Regardless of your financial situation or possibly the questionable choices you have made in the past, you have likely heard a great deal about debt consolidation as a way to potentially get back on solid footing. Before making any decisions, however, it is essential to learn precisely what debt consolidation is, how it works and the pros and cons of using it as a means to solve financial woes.
Debt consolidation is a process through which an individual secures one large loan that will be used to repay all smaller outstanding debts. The end result is that a borrower has just one payment to make each month instead of having to juggle several different payments to multiple creditors. In addition, these loans are intended to offer lower interest rates that a borrower is currently paying on their other loans. This, hypothetically, results in more rapid repayment and emergence from debt.
Debt consolidation can thus provide an opportunity to clear the decks, so to speak, and make debt repayment much more simplified and maybe even more affordable. The key, however, is to approach the process armed with sufficient knowledge in order to sidestep some of the pitfalls many encounter when attempting to consolidate many debts into one.
One of the first decisions that will need to be made is whether to consolidate debt by securing an unsecured loan or a secured one. Secured loans are those in which the borrower must pledge an asset of some sort, perhaps a primary residence, to guarantee repayment of the new loan. If the loan is not repaid, the security asset will be seized by the lender. Unsecured loans are those granted in exchange for just a promise to repay, and which do not result in forfeiture of collateral in the event of default.
It is quite common for debtors to consolidate debt by taking out a secured loan. One of the most common ways in which this is done is through second mortgages or home equity lines of credit. There are also lenders who make loans secured by car titles, though these tend to be for smaller amounts than many people need to truly consolidate all debt. Life insurance policies with cash value can often be used as security for new loans as well.

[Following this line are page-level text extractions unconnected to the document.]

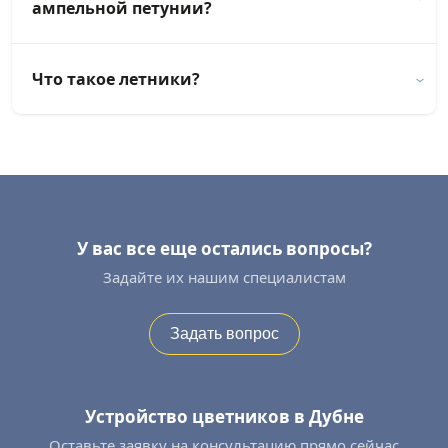
ампельной петунии?
Что такое летники?
У вас все еще остались вопросы?
Задайте их нашим специалистам
Задать вопрос
Устройство цветников в Дубне
Оставьте заявку на консультацию прямо сейчас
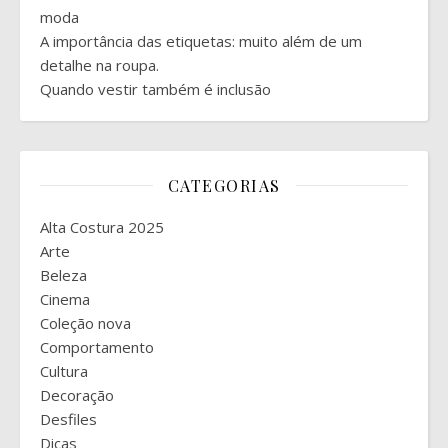
moda
A importância das etiquetas: muito além de um
detalhe na roupa.
Quando vestir também é inclusão
CATEGORIAS
Alta Costura 2025
Arte
Beleza
Cinema
Coleção nova
Comportamento
Cultura
Decoração
Desfiles
Dicas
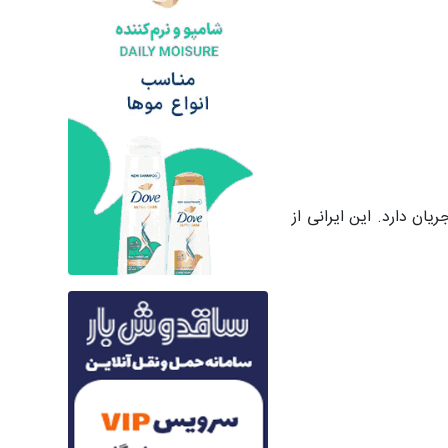
یان دارد. این ایرانی از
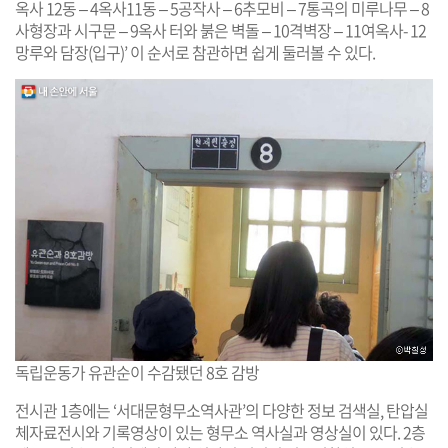
옥사 12동 – 4옥사11동 – 5공작사 – 6추모비 – 7통곡의 미루나무 – 8
사형장과 시구문 – 9옥사 터와 붉은 벽돌 – 10격벽장 – 11여옥사- 12
망루와 담장(입구)’ 이 순서로 참관하면 쉽게 둘러볼 수 있다.
독립운동가 유관순이 수감됐던 8호 감방
전시관 1층에는 ‘서대문형무소역사관’의 다양한 정보 검색실, 탄압실
체자료전시와 기록영상이 있는 형무소 역사실과 영상실이 있다. 2층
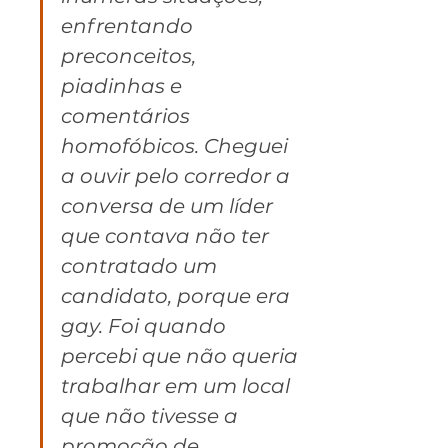
enfrentando 
preconceitos, 
piadinhas e 
comentários 
homofóbicos. Cheguei 
a ouvir pelo corredor a 
conversa de um líder 
que contava não ter 
contratado um 
candidato, porque era 
gay. Foi quando 
percebi que não queria 
trabalhar em um local 
que não tivesse a 
promoção de 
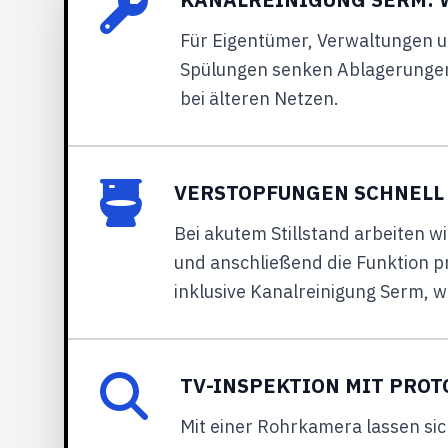
Für Eigentümer, Verwaltungen u
Spülungen senken Ablagerungen,
bei älteren Netzen.
VERSTOPFUNGEN SCHNELL
Bei akutem Stillstand arbeiten w
und anschließend die Funktion pr
inklusive Kanalreinigung Serm, w
TV-INSPEKTION MIT PROT
Mit einer Rohrkamera lassen sic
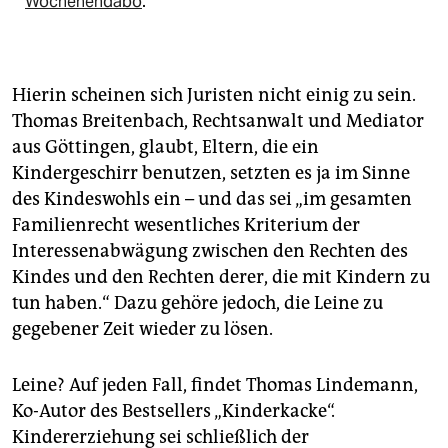
Wochenendabo
.
Hierin scheinen sich Juristen nicht einig zu sein.
Thomas Breitenbach, Rechtsanwalt und Mediator
aus Göttingen, glaubt, Eltern, die ein
Kindergeschirr benutzen, setzten es ja im Sinne
des Kindeswohls ein – und das sei „im gesamten
Familienrecht wesentliches Kriterium der
Interessenabwägung zwischen den Rechten des
Kindes und den Rechten derer, die mit Kindern zu
tun haben.“ Dazu gehöre jedoch, die Leine zu
gegebener Zeit wieder zu lösen.
Leine? Auf jeden Fall, findet Thomas Lindemann,
Ko-Autor des Bestsellers „Kinderkacke“.
Kindererziehung sei schließlich der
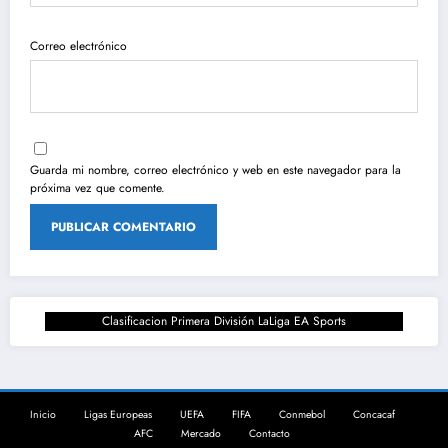
Correo electrónico
Guarda mi nombre, correo electrónico y web en este navegador para la
próxima vez que comente.
Clasificacion Primera División LaLiga EA Sports
Inicio
Ligas Europeas
UEFA
FIFA
Conmebol
Concacaf
AFC
Mercado
Contacto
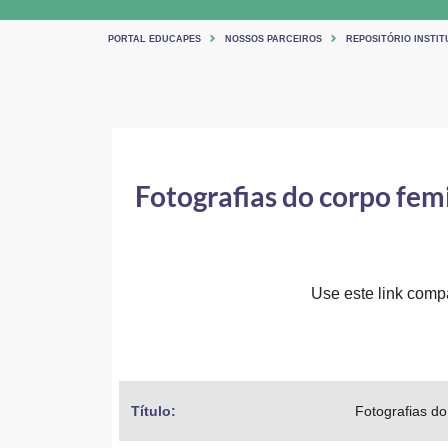
PORTAL EDUCAPES
NOSSOS PARCEIROS
REPOSITÓRIO INSTITU
Fotografias do corpo fem
Use este link compar
Título: 
Fotografias d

Secured loans such as those described above may offer lower interest rates than unsecured financing, and thus they may help borrowers achieve the overall goal of reducing interest payments in a broad sense. Monthly payments will likely be lower and thus more manageable.
However, the negative side of using a secured loan as a means to consolidate high interest debt is the fact that should default occur, even due to circumstances beyond your control, you will lose the asset used to guarantee repayment. If your house was used as collateral, your life is surely going to be turned upside down. In addition, it is important to make certain that the term of a secured loan is not longer than that of the other debts being consolidated. Otherwise, you may end up paying more interest in total than you would have paid on all of the separate obligations.
While it may be possible for some borrowers to consolidate debt by using unsecured loans, the option is not as widely available as in the past. Considering that most people looking to consolidate lots of high interest debt likely have lower credit ratings, unsecured loans are often hard to obtain. In addition, because they are not secured by hard assets, these loans tend to carry significantly higher interest rates. This can ultimately defeat the purpose of rolling other debts into one.
Taking advantage of promotional low-interest credit card consolidation offers can be a good way to reduce interest payments, but only if you do so with great care. In many instances, lenders tack on substantial fees that limit the positive impact on your overall bottom line. In addition, these offers are often limited in duration, and if the consolidated balance is not repaid before the offer expires, a much higher interest rate will take effect, potentially negating the benefits altogether.
For the financial savvy individual, debt consolidation can be a terrific way to get a handle on their finances once and for all and make amends for poor decisions made in the past. It can allow debtors to enjoy a simplified payment schedule and lower interest rates if done properly. The sense of relief that comes from paying off several debts at once can be liberating indeed.
More Information about Debt Consolidation
However, if you decide to go this route, it is critical that you do not let yourself get lulled into a false sense of financial security. Having all of your credit card accounts show a zero balance due may tempt you to go on a shopping spree which could put you right back where you started if you are not careful.